No one said it would be easy.

A police lieutenant told me why he could never live the Christian life. “I have to be tough in this line of work. I have to use language that would peel the bark off a hickory tree in order to make myself understood to the people I deal with. I couldn’t do that as a Christian.”

Perhaps he needs to take a lesson from Kobe Bryant, the retired great of the L. A. Lakers, and Demario Davis of the New Orleans Saints.

According to an article in USA Today (December 19, 2018), Demario Davis lives by the code found in Kobe Bryant’s book.  “The Mamba Mentality:  How I Play” explains how Bryant adopts an aggressive personality, one different from his normal self, when he walks onto the basketball court.
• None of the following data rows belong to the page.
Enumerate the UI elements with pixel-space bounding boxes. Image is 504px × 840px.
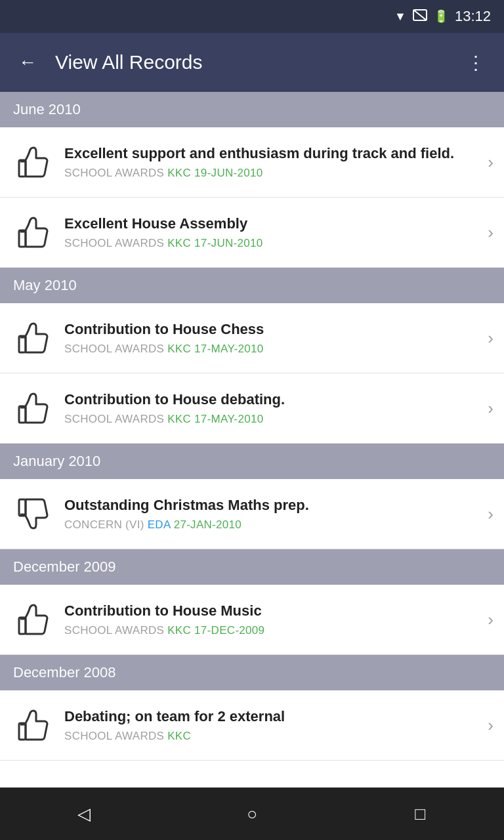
bottom-navigation: ◁ ○ □: [0, 788, 504, 840]
chevron-right-icon: ›: [488, 152, 494, 173]
thumbs-up-icon: [10, 209, 56, 255]
item-content: Excellent support and enthusiasm during …: [56, 144, 488, 180]
section-header-december-2009: December 2009: [0, 549, 504, 585]
item-badge: KKC: [167, 237, 191, 249]
chevron-right-icon: ›: [488, 222, 494, 243]
records-list: June 2010 Excellent support and enthusia…: [0, 92, 504, 788]
nav-home-button[interactable]: ○: [226, 794, 278, 833]
chevron-right-icon: ›: [488, 398, 494, 419]
status-bar: ▼ 🔋 13:12: [0, 0, 504, 33]
item-badge: EDA: [148, 518, 171, 531]
thumbs-up-icon: [10, 597, 56, 642]
item-subtitle: SCHOOL AWARDS KKC 19-JUN-2010: [64, 167, 480, 180]
chevron-right-icon: ›: [488, 328, 494, 348]
item-badge: KKC: [167, 167, 191, 179]
signal-icon: [413, 9, 427, 24]
nav-recents-button[interactable]: □: [394, 794, 446, 833]
item-title: Contribution to House Chess: [64, 320, 480, 339]
list-item[interactable]: Debating; on team for 2 external SCHOOL …: [0, 690, 504, 761]
list-item[interactable]: Excellent House Assembly SCHOOL AWARDS K…: [0, 198, 504, 268]
svg-rect-8: [19, 723, 26, 740]
item-title: Contribution to House Music: [64, 602, 480, 621]
item-subtitle: SCHOOL AWARDS KKC 17-JUN-2010: [64, 237, 480, 250]
item-content: Outstanding Christmas Maths prep. CONCER…: [56, 496, 488, 532]
item-badge: KKC: [167, 343, 191, 355]
thumbs-up-icon: [10, 139, 56, 185]
item-subtitle: SCHOOL AWARDS KKC 17-MAY-2010: [64, 343, 480, 356]
item-subtitle: SCHOOL AWARDS KKC 17-DEC-2009: [64, 624, 480, 637]
page-title: View All Records: [55, 51, 448, 74]
svg-rect-7: [19, 618, 26, 634]
item-subtitle: SCHOOL AWARDS KKC: [64, 730, 480, 743]
status-icons: ▼ 🔋 13:12: [394, 8, 491, 25]
overflow-menu-button[interactable]: ⋮: [461, 47, 491, 79]
list-item[interactable]: Contribution to House Chess SCHOOL AWARD…: [0, 303, 504, 373]
status-time: 13:12: [455, 8, 491, 25]
item-title: Outstanding Christmas Maths prep.: [64, 496, 480, 515]
item-content: Debating; on team for 2 external SCHOOL …: [56, 707, 488, 744]
section-header-may-2010: May 2010: [0, 268, 504, 303]
section-label: December 2008: [13, 664, 116, 681]
item-title: Excellent House Assembly: [64, 215, 480, 234]
item-title: Debating; on team for 2 external: [64, 707, 480, 726]
item-content: Contribution to House Chess SCHOOL AWARD…: [56, 320, 488, 356]
battery-icon: 🔋: [434, 9, 448, 24]
thumbs-up-icon: [10, 315, 56, 361]
svg-line-1: [413, 10, 427, 20]
item-content: Contribution to House debating. SCHOOL A…: [56, 390, 488, 427]
nav-back-button[interactable]: ◁: [58, 794, 110, 833]
item-subtitle: CONCERN (VI) EDA 27-JAN-2010: [64, 518, 480, 532]
section-header-june-2010: June 2010: [0, 92, 504, 127]
svg-rect-3: [19, 230, 26, 247]
chevron-right-icon: ›: [488, 715, 494, 736]
item-subtitle: SCHOOL AWARDS KKC 17-MAY-2010: [64, 413, 480, 426]
item-content: Contribution to House Music SCHOOL AWARD…: [56, 602, 488, 638]
item-badge: KKC: [167, 624, 191, 637]
section-header-december-2008: December 2008: [0, 655, 504, 690]
list-item[interactable]: Contribution to House debating. SCHOOL A…: [0, 373, 504, 444]
list-item[interactable]: Excellent support and enthusiasm during …: [0, 127, 504, 198]
chevron-right-icon: ›: [488, 504, 494, 524]
item-content: Excellent House Assembly SCHOOL AWARDS K…: [56, 215, 488, 251]
section-label: January 2010: [13, 453, 100, 469]
thumbs-down-icon: [10, 491, 56, 537]
wifi-icon: ▼: [394, 10, 406, 24]
list-item[interactable]: Outstanding Christmas Maths prep. CONCER…: [0, 479, 504, 549]
item-title: Contribution to House debating.: [64, 390, 480, 410]
section-label: June 2010: [13, 101, 81, 117]
thumbs-up-icon: [10, 385, 56, 431]
section-header-january-2010: January 2010: [0, 444, 504, 479]
svg-rect-5: [19, 406, 26, 423]
svg-rect-6: [19, 499, 26, 516]
item-badge: KKC: [167, 413, 191, 425]
chevron-right-icon: ›: [488, 610, 494, 630]
back-button[interactable]: ←: [13, 47, 42, 78]
svg-rect-4: [19, 336, 26, 352]
item-title: Excellent support and enthusiasm during …: [64, 144, 480, 163]
item-badge: KKC: [167, 730, 191, 742]
svg-rect-2: [19, 160, 26, 177]
thumbs-up-icon: [10, 702, 56, 748]
list-item[interactable]: Contribution to House Music SCHOOL AWARD…: [0, 585, 504, 655]
app-bar: ← View All Records ⋮: [0, 33, 504, 92]
section-label: May 2010: [13, 277, 77, 293]
section-label: December 2009: [13, 558, 116, 575]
Get that?  Become someone else once you don the armor.  Become a warrior who takes no prisoners.  Then, later, showered and dressed, you return to the Clark Kent persona.

Most of us might have trouble pulling that off.

Demario Davis, who plays for the New Orleans Saints,  told the reporter how that works out for him.  “For me, it’s like, I have to ask for forgiveness for what I’m about to do on the field.  And then when I’m coming in off the field, I’m asking forgiveness for what I just did on the field, because you have to go to a killing mentality.  A Mamba Mentality.”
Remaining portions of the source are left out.